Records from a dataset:
○ ○ ○ ○ ○ ○ ○

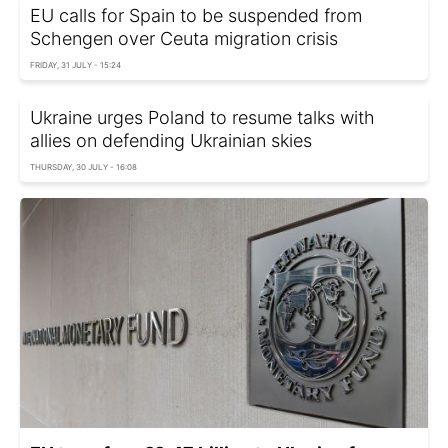
EU calls for Spain to be suspended from
Schengen over Ceuta migration crisis
FRIDAY, 31 JULY - 15:24
Ukraine urges Poland to resume talks with
allies on defending Ukrainian skies
THURSDAY, 30 JULY - 16:08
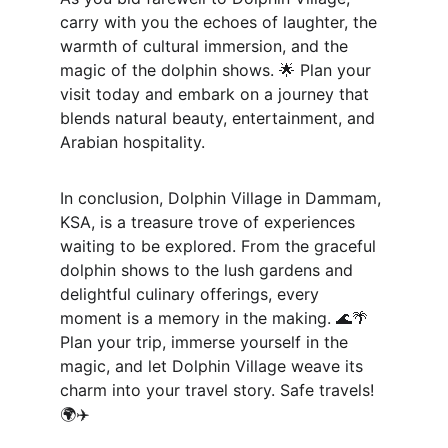
carry with you the echoes of laughter, the 
warmth of cultural immersion, and the 
magic of the dolphin shows. 🌟 Plan your 
visit today and embark on a journey that 
blends natural beauty, entertainment, and 
Arabian hospitality.
In conclusion, Dolphin Village in Dammam, 
KSA, is a treasure trove of experiences 
waiting to be explored. From the graceful 
dolphin shows to the lush gardens and 
delightful culinary offerings, every 
moment is a memory in the making. 🌊🌴 
Plan your trip, immerse yourself in the 
magic, and let Dolphin Village weave its 
charm into your travel story. Safe travels! 
🌍✈️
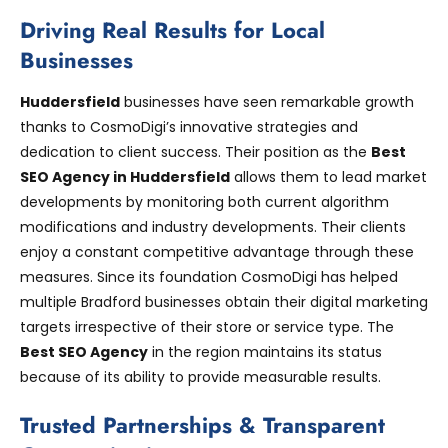
Driving Real Results for Local
Businesses
Huddersfield
businesses have seen remarkable growth
thanks to CosmoDigi’s innovative strategies and
dedication to client success. Their position as the
Best
SEO Agency in Huddersfield
allows them to lead market
developments by monitoring both current algorithm
modifications and industry developments. Their clients
enjoy a constant competitive advantage through these
measures. Since its foundation CosmoDigi has helped
multiple Bradford businesses obtain their digital marketing
targets irrespective of their store or service type. The
Best SEO Agency
in the region maintains its status
because of its ability to provide measurable results.
Trusted Partnerships & Transparent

○ ○ ○ ○ ○ ○ ○

Problem description ▸ Exclude the images and reproduce the remaining data exactly.

Written solution ▸
EU calls for Spain to be suspended from
Schengen over Ceuta migration crisis
FRIDAY, 31 JULY - 15:24
Ukraine urges Poland to resume talks with
allies on defending Ukrainian skies
THURSDAY, 30 JULY - 16:08
carry with you the echoes of laughter, the 
warmth of cultural immersion, and the 
magic of the dolphin shows. 🌟 Plan your 
visit today and embark on a journey that 
blends natural beauty, entertainment, and 
Arabian hospitality.
In conclusion, Dolphin Village in Dammam, 
KSA, is a treasure trove of experiences 
waiting to be explored. From the graceful 
dolphin shows to the lush gardens and 
delightful culinary offerings, every 
moment is a memory in the making. 🌊🌴 
Plan your trip, immerse yourself in the 
magic, and let Dolphin Village weave its 
charm into your travel story. Safe travels! 
🌍✈️
Driving Real Results for Local
Businesses
Huddersfield
businesses have seen remarkable growth
thanks to CosmoDigi’s innovative strategies and
dedication to client success. Their position as the
Best
SEO Agency in Huddersfield
allows them to lead market
developments by monitoring both current algorithm
modifications and industry developments. Their clients
enjoy a constant competitive advantage through these
measures. Since its foundation CosmoDigi has helped
multiple Bradford businesses obtain their digital marketing
targets irrespective of their store or service type. The
Best SEO Agency
in the region maintains its status
because of its ability to provide measurable results.
Trusted Partnerships & Transparent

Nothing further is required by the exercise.